3. Expanding student access to great teaching. The report specifically calls for providing teachers with the tools and resources – including instructional coaching, collaborative planning time, and targeted professional learning – that will enable them to be experts in their profession. The report also calls for helping teacher preparation programs implement more selective admissions processes and rigorous curriculum requirements that prioritize the skills and knowledge teachers need to support students in the classroom.
4. Investing in technology to enhance instruction. The report says that although the upcoming online PARCC assessments are a catalyst for increasing technological capabilities in schools and school districts, investing in technology must be an ongoing priority and not just a one-time purchase. Students and teachers need daily access to technology and must be trained on using it, the report says.

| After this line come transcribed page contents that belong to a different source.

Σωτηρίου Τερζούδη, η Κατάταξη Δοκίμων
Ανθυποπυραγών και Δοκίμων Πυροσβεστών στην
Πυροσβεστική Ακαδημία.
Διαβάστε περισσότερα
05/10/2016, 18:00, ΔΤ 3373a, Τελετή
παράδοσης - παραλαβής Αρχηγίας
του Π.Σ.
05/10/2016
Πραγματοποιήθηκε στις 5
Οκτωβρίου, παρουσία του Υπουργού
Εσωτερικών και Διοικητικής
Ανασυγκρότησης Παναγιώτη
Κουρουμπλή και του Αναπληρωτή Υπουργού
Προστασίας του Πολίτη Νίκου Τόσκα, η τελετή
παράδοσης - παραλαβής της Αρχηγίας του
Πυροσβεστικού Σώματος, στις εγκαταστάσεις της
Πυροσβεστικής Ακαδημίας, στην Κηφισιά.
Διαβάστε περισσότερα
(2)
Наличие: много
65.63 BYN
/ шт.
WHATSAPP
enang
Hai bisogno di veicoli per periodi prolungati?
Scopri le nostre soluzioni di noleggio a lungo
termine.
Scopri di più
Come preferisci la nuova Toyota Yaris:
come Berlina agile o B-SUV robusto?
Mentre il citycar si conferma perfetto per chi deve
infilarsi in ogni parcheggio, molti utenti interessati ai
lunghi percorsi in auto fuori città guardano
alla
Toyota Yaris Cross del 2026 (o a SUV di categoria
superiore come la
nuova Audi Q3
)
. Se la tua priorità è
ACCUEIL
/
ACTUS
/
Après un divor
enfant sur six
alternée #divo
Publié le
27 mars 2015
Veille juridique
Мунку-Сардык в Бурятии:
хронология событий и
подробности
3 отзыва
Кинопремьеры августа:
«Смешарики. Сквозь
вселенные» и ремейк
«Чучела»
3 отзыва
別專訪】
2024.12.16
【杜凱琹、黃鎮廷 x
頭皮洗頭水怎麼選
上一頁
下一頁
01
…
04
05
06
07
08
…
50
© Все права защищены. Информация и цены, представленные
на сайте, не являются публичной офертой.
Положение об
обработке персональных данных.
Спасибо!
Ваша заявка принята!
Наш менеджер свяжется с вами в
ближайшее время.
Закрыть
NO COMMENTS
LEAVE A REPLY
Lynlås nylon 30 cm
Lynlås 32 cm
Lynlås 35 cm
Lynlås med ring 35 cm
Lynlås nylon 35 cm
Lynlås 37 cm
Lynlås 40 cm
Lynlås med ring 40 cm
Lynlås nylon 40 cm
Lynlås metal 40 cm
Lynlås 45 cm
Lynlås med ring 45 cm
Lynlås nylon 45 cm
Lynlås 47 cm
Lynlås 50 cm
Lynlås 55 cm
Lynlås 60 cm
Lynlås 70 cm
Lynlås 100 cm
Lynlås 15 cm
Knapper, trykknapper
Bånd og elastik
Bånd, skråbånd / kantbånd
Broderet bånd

5. Supporting students from kindergarten to career. The report points out that in today’s economy most careers require training after high school. It specifically calls for creating a data-rich environment that equips leaders, educators, and parents with the information and tools they need and a data-driven approach to making decisions about policy and practice that will advance student success. It also recommends expanded opportunities for more students to take AP, International Baccalaureate, dual-credit, and dual-enrollment courses and to study science, technology, engineering, and math (STEM) subjects.
“We believe it is critically important for a nonpartisan, nongovernmental organization to examine our state’s progress, to identify promising practices as well as challenges and to provide specific recommendations for how Tennessee can continue on the pathway of preparing all students for success in college and the workforce,” Senator Frist said.
The report was shaped by input from SCORE’s steering committee and a 12-member policy committee as well as extensive research and interviews with educators and education leaders from across Tennessee.
“SCORE is unique in that much of our work is informed by our Steering Committee, a group of education leaders from across our state including leaders in K-12 education, higher education, business, philanthropy and even a student. Importantly, this group and SCORE’s Policy Committee have played a key role in working with our team to identify the priority areas,” SCORE President and CEO Jamie Woodson said.
Among the members of the policy committee are the chairs of the Tennessee House and Senate Education Committees, a teacher representative, superintendents and leaders of education foundations in Tennessee’s largest cities.
SCORE also announced Monday that it has launched a redesigned website to better communicate with education stakeholders about the group’s mission and work.